◆ **Problem to work on**
For the records that follow, give the number of lines in which the word "الكويت" occurs, with nothing added.

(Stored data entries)

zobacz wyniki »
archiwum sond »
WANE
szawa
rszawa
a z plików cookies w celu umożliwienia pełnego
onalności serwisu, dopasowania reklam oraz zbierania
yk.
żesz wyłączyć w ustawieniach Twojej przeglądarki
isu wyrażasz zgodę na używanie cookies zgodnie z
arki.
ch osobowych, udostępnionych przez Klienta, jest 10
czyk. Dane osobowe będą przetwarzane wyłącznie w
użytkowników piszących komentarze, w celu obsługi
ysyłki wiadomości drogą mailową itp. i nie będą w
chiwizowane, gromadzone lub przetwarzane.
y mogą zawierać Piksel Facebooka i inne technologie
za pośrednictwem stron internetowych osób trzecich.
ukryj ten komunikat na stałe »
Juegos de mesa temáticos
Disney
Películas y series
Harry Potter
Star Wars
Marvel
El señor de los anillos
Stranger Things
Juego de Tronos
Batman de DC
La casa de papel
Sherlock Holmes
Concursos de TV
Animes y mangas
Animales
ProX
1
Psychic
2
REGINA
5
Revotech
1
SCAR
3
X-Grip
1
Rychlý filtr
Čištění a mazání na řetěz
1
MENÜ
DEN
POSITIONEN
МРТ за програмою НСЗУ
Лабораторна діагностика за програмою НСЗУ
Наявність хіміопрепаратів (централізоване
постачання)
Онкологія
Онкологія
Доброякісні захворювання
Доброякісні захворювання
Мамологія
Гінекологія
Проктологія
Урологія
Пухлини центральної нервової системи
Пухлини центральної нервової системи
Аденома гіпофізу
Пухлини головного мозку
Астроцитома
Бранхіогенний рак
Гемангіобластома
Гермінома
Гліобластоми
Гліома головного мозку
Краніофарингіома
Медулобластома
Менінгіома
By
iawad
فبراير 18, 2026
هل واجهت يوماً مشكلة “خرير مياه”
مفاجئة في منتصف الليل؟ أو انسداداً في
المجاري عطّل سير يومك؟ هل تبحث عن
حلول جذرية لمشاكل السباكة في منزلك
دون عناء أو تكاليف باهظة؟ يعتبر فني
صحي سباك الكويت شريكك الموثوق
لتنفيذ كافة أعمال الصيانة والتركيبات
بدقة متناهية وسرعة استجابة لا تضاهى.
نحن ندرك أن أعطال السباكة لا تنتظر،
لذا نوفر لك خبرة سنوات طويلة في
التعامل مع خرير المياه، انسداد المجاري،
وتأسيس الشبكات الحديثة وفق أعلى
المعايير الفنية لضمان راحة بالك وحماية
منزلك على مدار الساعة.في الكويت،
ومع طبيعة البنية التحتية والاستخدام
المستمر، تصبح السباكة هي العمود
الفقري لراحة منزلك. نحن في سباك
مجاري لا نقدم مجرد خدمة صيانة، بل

◆ **Solved problem**
2